Setelah melihat semuanya, tetua klan menghela nafas lega, dan kemudian tersenyum, “Jangan mengejek pamanmu, Bo Wen, keturunan kita tidak bisa dibandingkan dengan ayahmu.”
“Kami Ning dari Amay pada dasarnya hanyalah cabang dari seluruh Ning Timur, dan kami semua adalah keluarga yang sama. Aku mendapat banyak pertimbangan dari ayahmu beberapa tahun ini. Dan tidak ada yang terjadi selama ini. Kami hanya akan menyimpan setengah dari kartu antar-jemput hujan ini .IIs, dan memberikan hadiah ulang tahun untuk ayahmu yang lain, sebagai tanda penghargaan dari Amay Ning. ”

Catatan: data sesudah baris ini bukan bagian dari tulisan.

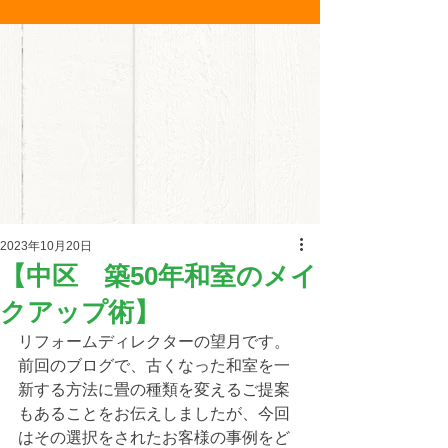
2023年10月20日
【中区 築50年和室のメイ
クアップ術】
リフォームディレクターの望月です。
前回のブログで、古くなった和室を一
新する方法に畳の種類を変えるご提案
もあることをお伝えしましたが、今回
はその選択をされたお客様の事例をど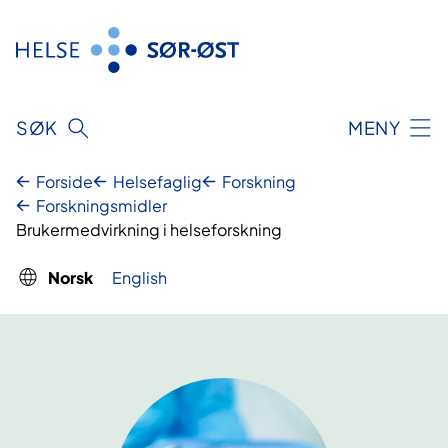
Hopp
til
innhold
SØK
MENY
Forside
Helsefaglig
Forskning
Forskningsmidler
Brukermedvirkning i helseforskning
Norsk
English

Bo Wen buru-buru mengucapkan terima kasih, lalu berkata dengan penuh rasa terima kasih, “Paman saya benar-benar terlalu sopan sekarang. Ayah selalu berkata bahwa satu-satunya cara bagi kami untuk berkembang dan menjadi sejahtera adalah bahwa tidak peduli seberapa jauh keluarga Ning mungkin, kami akan saling membantu di mana pun kami mendarat. Ayah sangat senang karena paman dapat menduduki Kota Shang-Wei Timur kali ini. Paman harus yakin bahwa jika ada yang menginginkan Kota Shang-Wei Timur atau memprovokasi sesuatu, Ning Timur tidak akan berdiri di pinggir lapangan. Kita semua adalah satu keluarga! ”

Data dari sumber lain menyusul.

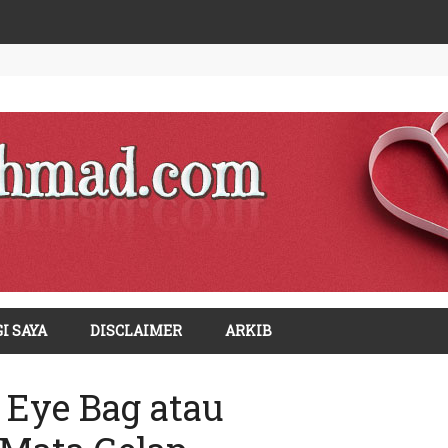
I SAYA
DISCLAIMER
ARKIB
 Eye Bag atau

“Ha Ha, apa yang dikatakan Bo Wen benar, kita adalah satu keluarga sampai ke akar kita!” penatua tertawa dari hati lamanya yang teguh, sementara Bo Wen tersenyum bersamanya di sisinya.
“Bo Wen punya permintaan kecil, paman.”
“Bo Wen tidak perlu ragu mengatakan apa yang ada di pikiran.”
“Bo Wen ingin melihat orang seperti apa sebenarnya master kartu yang bisa membuat kartu ini. Dan Bo Wen ingin melakukan penelitian tentang dari sekolah mana master kartu ini berasal, untuk melihat apakah kami dapat membantu paman untuk mengenalinya. ”
Tetua klan memikirkannya sejenak, dan dengan sangat cerdas berkata, “Oke! Ah Peng, ajak Bo Wen berjalan-jalan ke markas untuk melihat Chen Mu, dan bergabunglah dengannya untuk mengetahui semua detailnya. ”
“Ya pak!” Ning Peng buru-buru menjawab, setelah dia kembali ke akal sehatnya.